== Prompt ==
Print out all the records, word for word.

*** Opening of Records supplied ***

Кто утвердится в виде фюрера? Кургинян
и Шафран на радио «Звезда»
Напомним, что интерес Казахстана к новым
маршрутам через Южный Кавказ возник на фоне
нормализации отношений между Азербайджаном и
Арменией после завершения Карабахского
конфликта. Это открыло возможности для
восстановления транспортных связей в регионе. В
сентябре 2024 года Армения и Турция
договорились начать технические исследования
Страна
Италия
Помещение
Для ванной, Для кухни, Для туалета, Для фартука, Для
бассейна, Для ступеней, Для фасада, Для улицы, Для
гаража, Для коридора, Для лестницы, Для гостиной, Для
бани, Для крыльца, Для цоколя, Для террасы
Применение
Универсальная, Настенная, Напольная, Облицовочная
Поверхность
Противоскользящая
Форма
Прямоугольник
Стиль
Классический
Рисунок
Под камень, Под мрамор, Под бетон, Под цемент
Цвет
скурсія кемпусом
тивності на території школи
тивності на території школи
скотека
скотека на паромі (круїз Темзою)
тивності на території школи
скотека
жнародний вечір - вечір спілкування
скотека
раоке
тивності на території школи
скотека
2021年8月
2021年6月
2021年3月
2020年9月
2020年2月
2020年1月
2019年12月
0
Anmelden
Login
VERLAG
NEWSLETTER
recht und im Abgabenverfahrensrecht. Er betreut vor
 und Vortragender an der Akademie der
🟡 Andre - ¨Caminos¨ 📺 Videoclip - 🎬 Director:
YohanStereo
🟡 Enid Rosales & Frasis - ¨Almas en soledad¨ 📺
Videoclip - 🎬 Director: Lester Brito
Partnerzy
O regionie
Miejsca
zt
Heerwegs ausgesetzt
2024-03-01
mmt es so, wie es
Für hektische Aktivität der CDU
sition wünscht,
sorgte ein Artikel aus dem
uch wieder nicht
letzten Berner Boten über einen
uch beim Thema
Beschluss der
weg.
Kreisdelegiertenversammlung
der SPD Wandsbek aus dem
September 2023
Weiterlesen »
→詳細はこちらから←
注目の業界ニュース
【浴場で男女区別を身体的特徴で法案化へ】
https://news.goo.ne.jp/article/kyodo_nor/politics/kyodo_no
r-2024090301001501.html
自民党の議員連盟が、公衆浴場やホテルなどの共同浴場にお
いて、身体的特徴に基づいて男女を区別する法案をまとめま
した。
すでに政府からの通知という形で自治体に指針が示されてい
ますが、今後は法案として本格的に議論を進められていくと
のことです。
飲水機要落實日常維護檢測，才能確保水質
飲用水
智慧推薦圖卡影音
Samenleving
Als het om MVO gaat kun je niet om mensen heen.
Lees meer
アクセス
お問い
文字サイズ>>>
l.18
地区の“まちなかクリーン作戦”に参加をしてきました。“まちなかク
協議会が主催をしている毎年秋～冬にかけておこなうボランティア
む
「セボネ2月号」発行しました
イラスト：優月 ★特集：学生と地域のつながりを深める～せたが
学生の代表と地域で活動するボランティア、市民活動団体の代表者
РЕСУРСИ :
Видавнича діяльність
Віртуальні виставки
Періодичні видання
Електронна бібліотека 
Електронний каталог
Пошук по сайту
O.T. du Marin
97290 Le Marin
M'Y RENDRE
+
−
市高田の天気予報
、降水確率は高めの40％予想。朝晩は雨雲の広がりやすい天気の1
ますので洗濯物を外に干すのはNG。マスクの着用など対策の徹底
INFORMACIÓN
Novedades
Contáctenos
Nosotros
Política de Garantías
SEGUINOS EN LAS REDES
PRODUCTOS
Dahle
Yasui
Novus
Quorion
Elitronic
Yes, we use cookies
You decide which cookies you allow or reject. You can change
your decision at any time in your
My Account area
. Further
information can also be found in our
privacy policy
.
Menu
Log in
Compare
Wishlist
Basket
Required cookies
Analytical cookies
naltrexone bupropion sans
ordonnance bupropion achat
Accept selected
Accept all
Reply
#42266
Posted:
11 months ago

*** Close of Records supplied ***

== Answer area ==
Кто утвердится в виде фюрера? Кургинян
и Шафран на радио «Звезда»
Напомним, что интерес Казахстана к новым
маршрутам через Южный Кавказ возник на фоне
нормализации отношений между Азербайджаном и
Арменией после завершения Карабахского
конфликта. Это открыло возможности для
восстановления транспортных связей в регионе. В
сентябре 2024 года Армения и Турция
договорились начать технические исследования
Страна
Италия
Помещение
Для ванной, Для кухни, Для туалета, Для фартука, Для
бассейна, Для ступеней, Для фасада, Для улицы, Для
гаража, Для коридора, Для лестницы, Для гостиной, Для
бани, Для крыльца, Для цоколя, Для террасы
Применение
Универсальная, Настенная, Напольная, Облицовочная
Поверхность
Противоскользящая
Форма
Прямоугольник
Стиль
Классический
Рисунок
Под камень, Под мрамор, Под бетон, Под цемент
Цвет
скурсія кемпусом
тивності на території школи
тивності на території школи
скотека
скотека на паромі (круїз Темзою)
тивності на території школи
скотека
жнародний вечір - вечір спілкування
скотека
раоке
тивності на території школи
скотека
2021年8月
2021年6月
2021年3月
2020年9月
2020年2月
2020年1月
2019年12月
0
Anmelden
Login
VERLAG
NEWSLETTER
recht und im Abgabenverfahrensrecht. Er betreut vor
 und Vortragender an der Akademie der
🟡 Andre - ¨Caminos¨ 📺 Videoclip - 🎬 Director:
YohanStereo
🟡 Enid Rosales & Frasis - ¨Almas en soledad¨ 📺
Videoclip - 🎬 Director: Lester Brito
Partnerzy
O regionie
Miejsca
zt
Heerwegs ausgesetzt
2024-03-01
mmt es so, wie es
Für hektische Aktivität der CDU
sition wünscht,
sorgte ein Artikel aus dem
uch wieder nicht
letzten Berner Boten über einen
uch beim Thema
Beschluss der
weg.
Kreisdelegiertenversammlung
der SPD Wandsbek aus dem
September 2023
Weiterlesen »
→詳細はこちらから←
注目の業界ニュース
【浴場で男女区別を身体的特徴で法案化へ】
https://news.goo.ne.jp/article/kyodo_nor/politics/kyodo_no
r-2024090301001501.html
自民党の議員連盟が、公衆浴場やホテルなどの共同浴場にお
いて、身体的特徴に基づいて男女を区別する法案をまとめま
した。
すでに政府からの通知という形で自治体に指針が示されてい
ますが、今後は法案として本格的に議論を進められていくと
のことです。
飲水機要落實日常維護檢測，才能確保水質
飲用水
智慧推薦圖卡影音
Samenleving
Als het om MVO gaat kun je niet om mensen heen.
Lees meer
アクセス
お問い
文字サイズ>>>
l.18
地区の“まちなかクリーン作戦”に参加をしてきました。“まちなかク
協議会が主催をしている毎年秋～冬にかけておこなうボランティア
む
「セボネ2月号」発行しました
イラスト：優月 ★特集：学生と地域のつながりを深める～せたが
学生の代表と地域で活動するボランティア、市民活動団体の代表者
РЕСУРСИ :
Видавнича діяльність
Віртуальні виставки
Періодичні видання
Електронна бібліотека 
Електронний каталог
Пошук по сайту
O.T. du Marin
97290 Le Marin
M'Y RENDRE
+
−
市高田の天気予報
、降水確率は高めの40％予想。朝晩は雨雲の広がりやすい天気の1
ますので洗濯物を外に干すのはNG。マスクの着用など対策の徹底
INFORMACIÓN
Novedades
Contáctenos
Nosotros
Política de Garantías
SEGUINOS EN LAS REDES
PRODUCTOS
Dahle
Yasui
Novus
Quorion
Elitronic
Yes, we use cookies
You decide which cookies you allow or reject. You can change
your decision at any time in your
My Account area
. Further
information can also be found in our
privacy policy
.
Menu
Log in
Compare
Wishlist
Basket
Required cookies
Analytical cookies
naltrexone bupropion sans
ordonnance bupropion achat
Accept selected
Accept all
Reply
#42266
Posted:
11 months ago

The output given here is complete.